Let's compare the three volumes of _The Lord of the Rings_

In [None]:
# Imports
from pathlib import Path
import os

N.B.: If you are running this notebook in Jupyter Lab, then uncomment the below code accordingly

In [None]:
# If you are running this notebook in Google colab, uncomment this line of code and run
# from google.colab import drive
# drive.mount('/content/gdrive/', force_remount=True)
# files = Path('gdrive/MyDrive/DATA_340_3_NLP/Datasets').glob('*.txt')
# We can use the Path package to create a generator of all patternized items
files = Path('../datasets').glob('*.txt')

In [None]:
# Lets iterate over the generator and create a list of lists with a Short Volume name and its text
corpus = []

# Iterate over the files
for f in files:
    print(f)
    # Let's grab the short name from the file name
    base_name = os.path.basename(f)
    f_name, _ = os.path.splitext(base_name)
    
    # Open the file and read its content
    with open(f, 'r') as file:
        text = file.read()
        
        # Append the short name and the text to the corpus list
        corpus.append([f_name, text])

In [None]:
# Let's look at our corpus
corpus[0][0], corpus[0][1][:100]

### Zipf's Law

[George Kingsley Zipf](https://en.wikipedia.org/wiki/George_Kingsley_Zipf) argued that most words are not used that often. He formally defined his theorem as
$$P_n \sim \frac{1}{n^a}$$

It is a power law distribution. The frequency of any word is inverse in porportion to its rank in the vocabulary.

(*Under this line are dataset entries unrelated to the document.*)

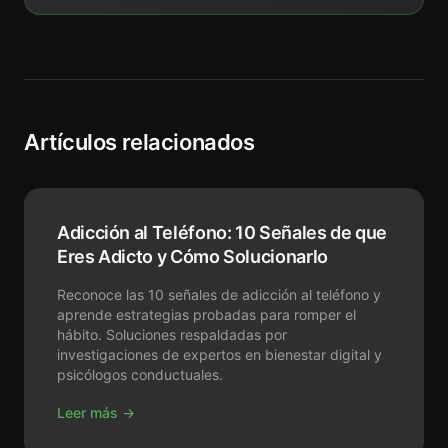
Artículos relacionados
Adicción al Teléfono: 10 Señales de que
Eres Adicto y Cómo Solucionarlo
Reconoce las 10 señales de adicción al teléfono y
aprende estrategias probadas para romper el
hábito. Soluciones respaldadas por
investigaciones de expertos en bienestar digital y
psicólogos conductuales.
Leer más →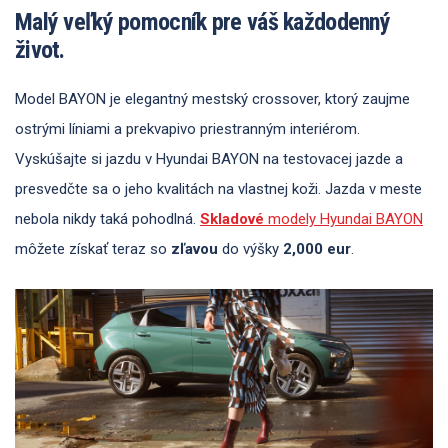
Malý veľký pomocník pre váš každodenný
život.
Model BAYON je elegantný mestský crossover, ktorý zaujme
ostrými líniami a prekvapivo priestranným interiérom.
Vyskúšajte si jazdu v Hyundai BAYON na testovacej jazde a
presvedčte sa o jeho kvalitách na vlastnej koži. Jazda v meste
nebola nikdy taká pohodlná.
Skladové
modely Hyundai BAYON
môžete získať teraz so
zľavou
do výšky
2,000 eur
.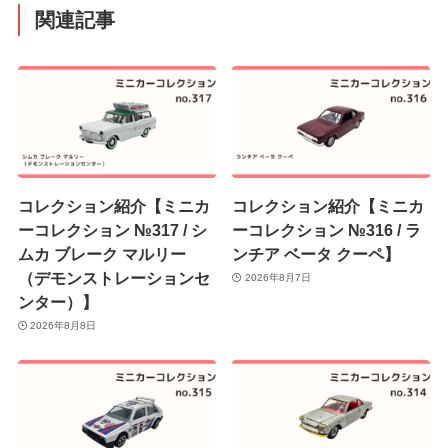
関連記事
コレクション紹介【ミニカ
コレクション紹介【ミニカ
ーコレクション №317 / シ
ーコレクション №316 / ラ
ムカ ブレーク マルリー
ンチア ベータ クーペ】
（デモンストレーションセ
2026年8月7日
ンター）】
2026年8月8日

Let's write a function to compute the frequency of vocabulary items over a volume

In [None]:
from collections import Counter
import numpy as np
import matplotlib.pyplot as plt


def zipf_analysis(text, book):
    # Tokenize the text into words
    words = text.split()
    
    # Count the frequency of each word
    word_freq = Counter(words) # this one line of code does the same as the following for loop
    
    # vanilla python implementation
    # word_freq = {}
    # for word in words:
        # word_freq[word] = word_freq.get(word, 0) + 1
    
    
    # Sort the words by frequency - highest occuring terms are at the top
    sorted_word_freq = sorted(word_freq.items(), key=lambda x: x[1], reverse=True)
    
    # Plot the word frequency and rank to check for Zipf's law
    word_rank = np.arange(1, len(sorted_word_freq)+1) # X variable
    word_frequency = [i[1] for i in sorted_word_freq] # Y variable
    
    # Plot log to visualize the power law distribution
    plt.loglog(word_rank, word_frequency, marker='o')
    plt.xlabel('Rank')
    plt.ylabel('Frequency')
    plt.title(f"Zipf's Law for {book}")
    plt.show()
    return sorted_word_freq

#### Fellowship of the Ring

In [None]:
fellowship_name = corpus[0][0]
felloship_text = corpus[0][1]

fellowship_name, felloship_text[:100]

In [None]:
fellowship = zipf_analysis(felloship_text, 'Fellowship of the Ring')

In [None]:
# Here let's use the output to explore the words that occur only once
# We can use pandas to explore our data
import pandas as pd

# Convert the tuples to a dataframe
df = pd.DataFrame(fellowship, columns=['word', 'frequency'])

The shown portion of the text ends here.